[Transcribed page contents]
--------------------------------------------------
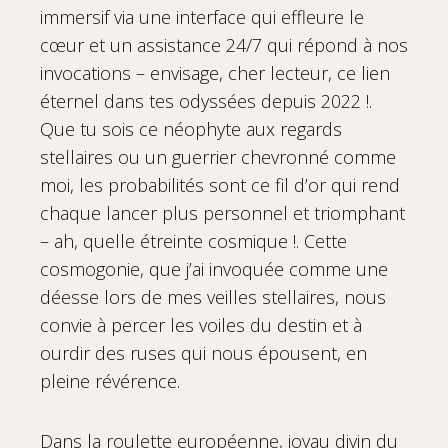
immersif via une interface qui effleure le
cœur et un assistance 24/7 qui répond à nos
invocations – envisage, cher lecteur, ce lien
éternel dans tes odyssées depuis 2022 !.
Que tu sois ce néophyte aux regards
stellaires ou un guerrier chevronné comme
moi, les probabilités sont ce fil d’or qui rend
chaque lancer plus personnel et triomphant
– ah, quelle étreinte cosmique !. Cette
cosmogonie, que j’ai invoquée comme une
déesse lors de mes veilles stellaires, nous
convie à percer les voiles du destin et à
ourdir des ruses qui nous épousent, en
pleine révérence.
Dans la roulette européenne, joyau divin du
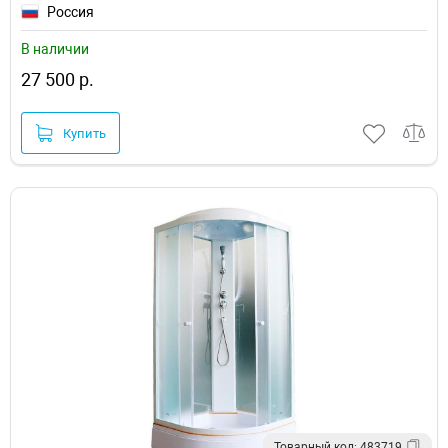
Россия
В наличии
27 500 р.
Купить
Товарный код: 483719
--------------------------------------------------
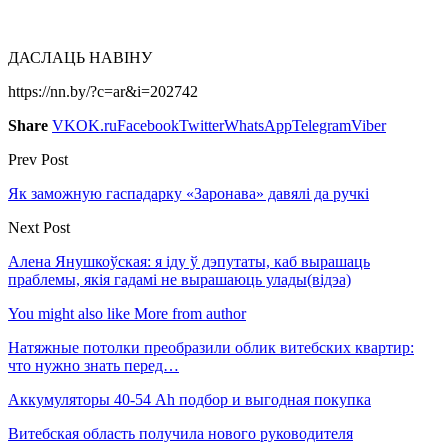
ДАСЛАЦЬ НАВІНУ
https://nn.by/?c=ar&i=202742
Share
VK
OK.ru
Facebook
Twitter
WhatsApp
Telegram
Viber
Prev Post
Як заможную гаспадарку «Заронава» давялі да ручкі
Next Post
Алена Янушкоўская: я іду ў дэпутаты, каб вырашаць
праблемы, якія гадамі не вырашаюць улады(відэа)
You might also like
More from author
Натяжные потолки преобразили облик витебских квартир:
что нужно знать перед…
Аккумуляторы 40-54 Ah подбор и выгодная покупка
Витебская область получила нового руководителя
--------------------------------------------------
→ Assigned task
Each line in the records above that contains the word "stellaires" must be copied.

→ Task result
stellaires ou un guerrier chevronné comme
déesse lors de mes veilles stellaires, nous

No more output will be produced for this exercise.